The following example demonstrates this comparison rule:

Step

Source BOOLEAN

Target bit/tinyint

Original value

TRUE

1

Conversion rule

Convert boolean to 1/0

Numeric stays numeric

Converted value

"1"

"1"

Result

In-Sync

Native boolean columns compared with non-boolean/non-pseudo-boolean columns

When the source contains a native boolean datatype (such as PostgreSQL boolean or Snowflake BOOLEAN) and the target contains any datatype that is not a boolean or pseudo-boolean, Validata treats this as heterogeneous mapping. In heterogeneous mappings, Validata does not convert the boolean into numeric 1/0 (that only applies when the target is pseudo-boolean) and does not attempt boolean normalization on the target. Instead, Validata reads both values as literal strings and performs an exact string-to-string comparison. Native booleans are still normalized to "true" or "false" before comparison, while non-boolean datatypes are returned as their literal string form.

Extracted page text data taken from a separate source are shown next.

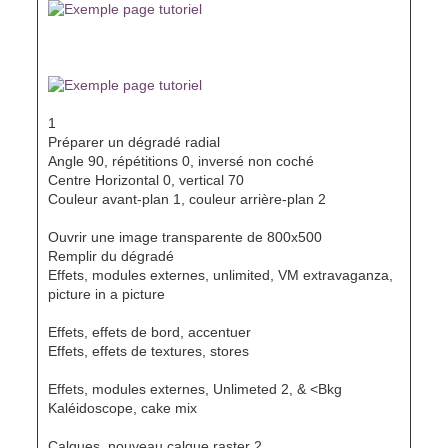
1
Préparer un dégradé radial
Angle 90, répétitions 0, inversé non coché
Centre Horizontal 0, vertical 70
Couleur avant-plan 1, couleur arrière-plan 2
Ouvrir une image transparente de 800x500
Remplir du dégradé
Effets, modules externes, unlimited, VM extravaganza,
picture in a picture
Effets, effets de bord, accentuer
Effets, effets de textures, stores
Effets, modules externes, Unlimeted 2, & <Bkg
Kaléidoscope, cake mix
Calques, nouveau calque raster 2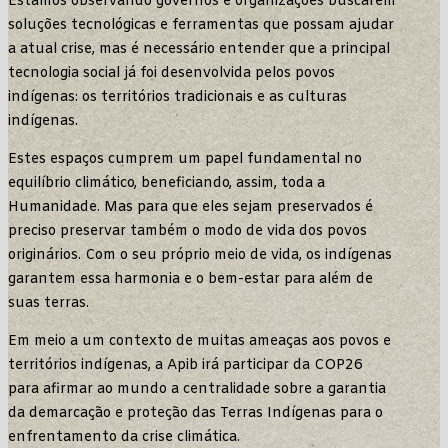
Estamos observando governos e organizações buscarem
soluções tecnológicas e ferramentas que possam ajudar
a atual crise, mas é necessário entender que a principal
tecnologia social já foi desenvolvida pelos povos
indígenas: os territórios tradicionais e as culturas
indígenas.
Estes espaços cumprem um papel fundamental no
equilíbrio climático, beneficiando, assim, toda a
Humanidade. Mas para que eles sejam preservados é
preciso preservar também o modo de vida dos povos
originários. Com o seu próprio meio de vida, os indígenas
garantem essa harmonia e o bem-estar para além de
suas terras.
Em meio a um contexto de muitas ameaças aos povos e
territórios indígenas, a Apib irá participar da COP26
para afirmar ao mundo a centralidade sobre a garantia
da demarcação e proteção das Terras Indígenas para o
enfrentamento da crise climática.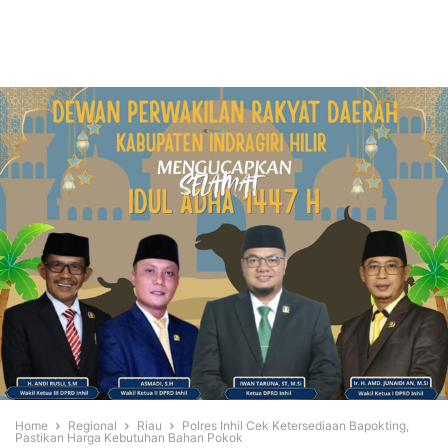
Home
Regional
Riau
Polres Inhil Cek Ketersediaan Bapokting,
Pastikan Harga Kebutuhan Bahan Pokok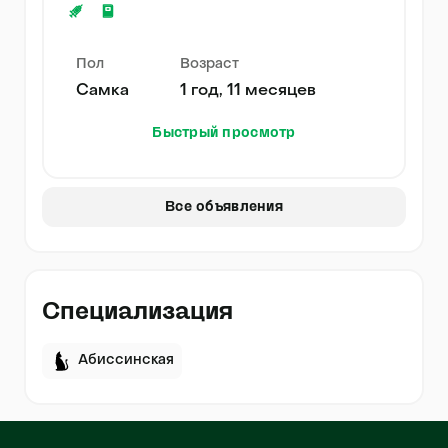
Пол
Возраст
Самка
1 год, 11 месяцев
Быстрый просмотр
Все объявления
Специализация
Абиссинская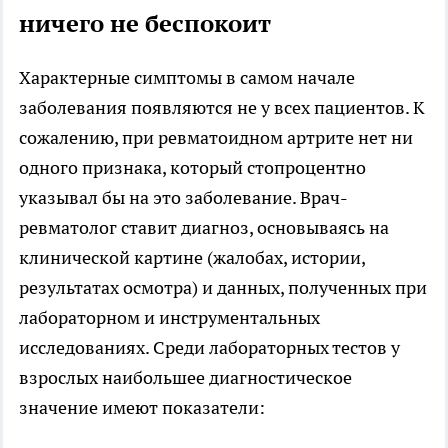
ничего не беспокоит
Характерные симптомы в самом начале
заболевания появляются не у всех пациентов. К
сожалению, при ревматоидном артрите нет ни
одного признака, который стопроцентно
указывал бы на это заболевание. Врач-
ревматолог ставит диагноз, основываясь на
клинической картине (жалобах, истории,
результатах осмотра) и данных, полученных при
лабораторном и инструментальных
исследованиях. Среди лабораторных тестов у
взрослых наибольшее диагностическое
значение имеют показатели: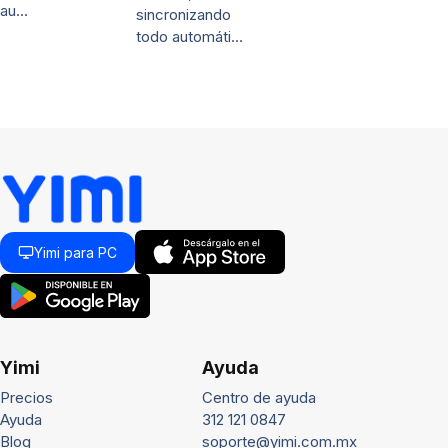
au…
sincronizando
todo automáti…
Yimi para PC
Yimi
Ayuda
Precios
Centro de ayuda
Ayuda
312 121 0847
Blog
soporte@yimi.com.mx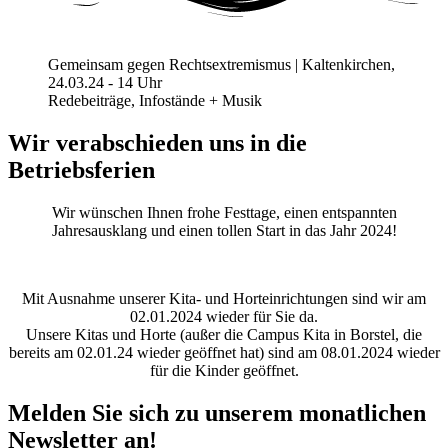
Gemeinsam gegen Rechtsextremismus | Kaltenkirchen,
24.03.24 - 14 Uhr
Redebeiträge, Infostände + Musik
Wir verabschieden uns in die
Betriebsferien
Wir wünschen Ihnen frohe Festtage, einen entspannten
Jahresausklang und einen tollen Start in das Jahr 2024!
Mit Ausnahme unserer Kita- und Horteinrichtungen sind wir am
02.01.2024 wieder für Sie da.
Unsere Kitas und Horte (außer die Campus Kita in Borstel, die
bereits am 02.01.24 wieder geöffnet hat) sind am 08.01.2024 wieder
für die Kinder geöffnet.
Melden Sie sich zu unserem monatlichen
Newsletter an!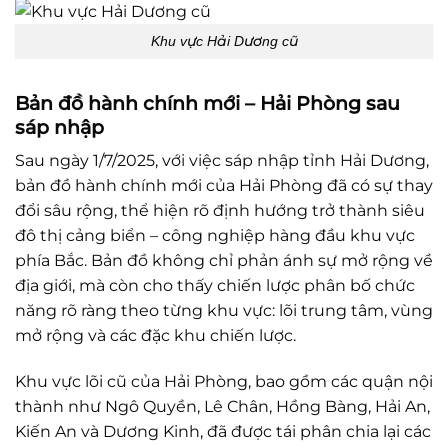
Khu vực Hải Dương cũ
Bản đồ hành chính mới – Hải Phòng sau
sáp nhập
Sau ngày 1/7/2025, với việc sáp nhập tỉnh Hải Dương,
bản đồ hành chính mới của Hải Phòng đã có sự thay
đổi sâu rộng, thể hiện rõ định hướng trở thành siêu
đô thị cảng biển – công nghiệp hàng đầu khu vực
phía Bắc. Bản đồ không chỉ phản ánh sự mở rộng về
địa giới, mà còn cho thấy chiến lược phân bố chức
năng rõ ràng theo từng khu vực: lõi trung tâm, vùng
mở rộng và các đặc khu chiến lược.
Khu vực lõi cũ của Hải Phòng, bao gồm các quận nội
thành như Ngô Quyền, Lê Chân, Hồng Bàng, Hải An,
Kiến An và Dương Kinh, đã được tái phân chia lại các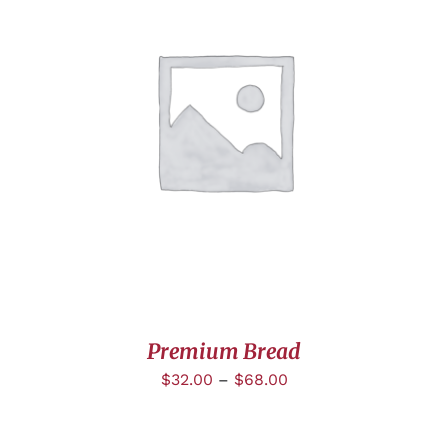
CHOIX DES OPTIONS
/
DÉTAILS
Premium Bread
$
32.00
–
$
68.00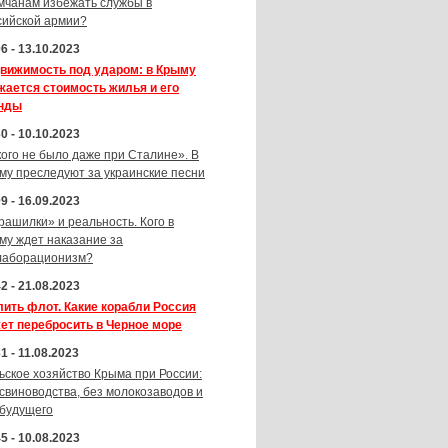
мчанам избежать службы в
сийской армии?
6 - 13.10.2023
вижимость под ударом: в Крыму
жается стоимость жилья и его
нды
0 - 10.10.2023
кого не было даже при Сталине». В
му преследуют за украинские песни
9 - 16.09.2023
рашилки» и реальность. Кого в
му ждет наказание за
лаборационизм?
2 - 21.08.2023
лить флот. Какие корабли Россия
ет перебросить в Черное море
1 - 11.08.2023
ьское хозяйство Крыма при России:
 свиноводства, без молокозаводов и
 будущего
5 - 10.08.2023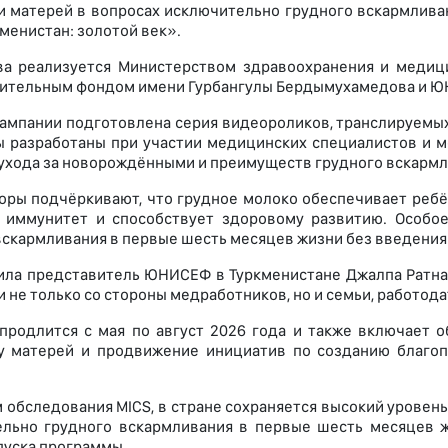
 матерей в вопросах исключительно грудного вскармливан
менистан: золотой век».
ва реализуется Министерством здравоохранения и медиц
ительным фондом имени Гурбангулы Бердымухамедова и 
кампании подготовлена серия видеороликов, транслируемых
 разработаны при участии медицинских специалистов и м
 ухода за новорождёнными и преимуществ грудного вскармл
оры подчёркивают, что грудное молоко обеспечивает реб
т иммунитет и способствует здоровому развитию. Особо
вскармливания в первые шесть месяцев жизни без введения
ила представитель ЮНИСЕФ в Туркменистане Джалпа Ратна,
 не только со стороны медработников, но и семьи, работода
продлится с мая по август 2026 года и также включает 
у матерей и продвижение инициатив по созданию благо
 обследования MICS, в стране сохраняется высокий уровень
льно грудного вскармливания в первые шесть месяцев жи
пуска программы.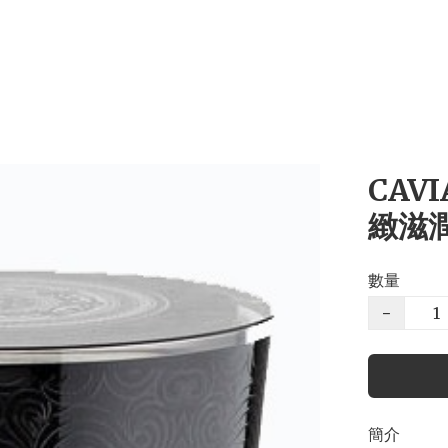
CAV
緻滋潤
數量
−
簡介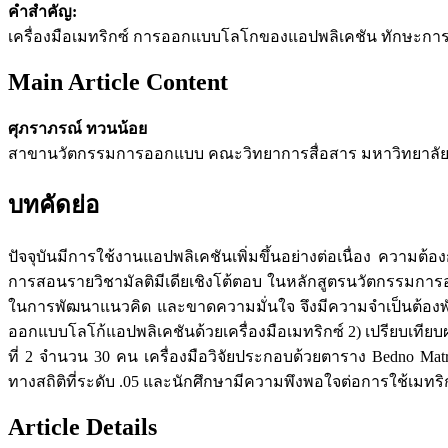
คำสำคัญ:
เครื่องมือเมทริกซ์ การออกแบบโลโกของแอปพลิเคชัน ทักษะกา
Main Article Content
ศุภราภรณ์ ทวนน้อย
สาขานวัตกรรมการออกแบบ คณะวิทยาการสื่อสาร มหาวิทยาลั
บทคัดย่อ
ปัจจุบันมีการใช้งานแอปพลิเคชันเพิ่มขึ้นอย่างต่อเนื่อง ควา
การสอนรายวิชามัลติมีเดียเชิงโต้ตอบ ในหลักสูตรนวัตกรรมกา
ในการพัฒนาแนวคิด และขาดความมั่นใจ จึงมีความจำเป็นต้องพัฒนา
ออกแบบโลโก้แอปพลิเคชันด้วยเครื่องมือเมทริกซ์ 2) เปรียบเทียบ
ที่ 2 จำนวน 30 คน เครื่องมือวิจัยประกอบด้วยตาราง Bedno M
ทางสถิติที่ระดับ .05 และนักศึกษามีความพึงพอใจต่อการใช้เม
Article Details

The following example demonstrates this comparison rule:

Step

Source boolean

Target BIGINT

Original value

t

225542

Conversion rule

Normalize boolean to "true"

Literal string

Converted value

"true"

"225542"

Result

Out-Of-Sync

Other datatype comparisons

For any database type not covered by the rules described in this topic, Validata reads and compares them as strings. This ensures deterministic comparison behavior for all datatypes, even when specific normalization rules do not apply.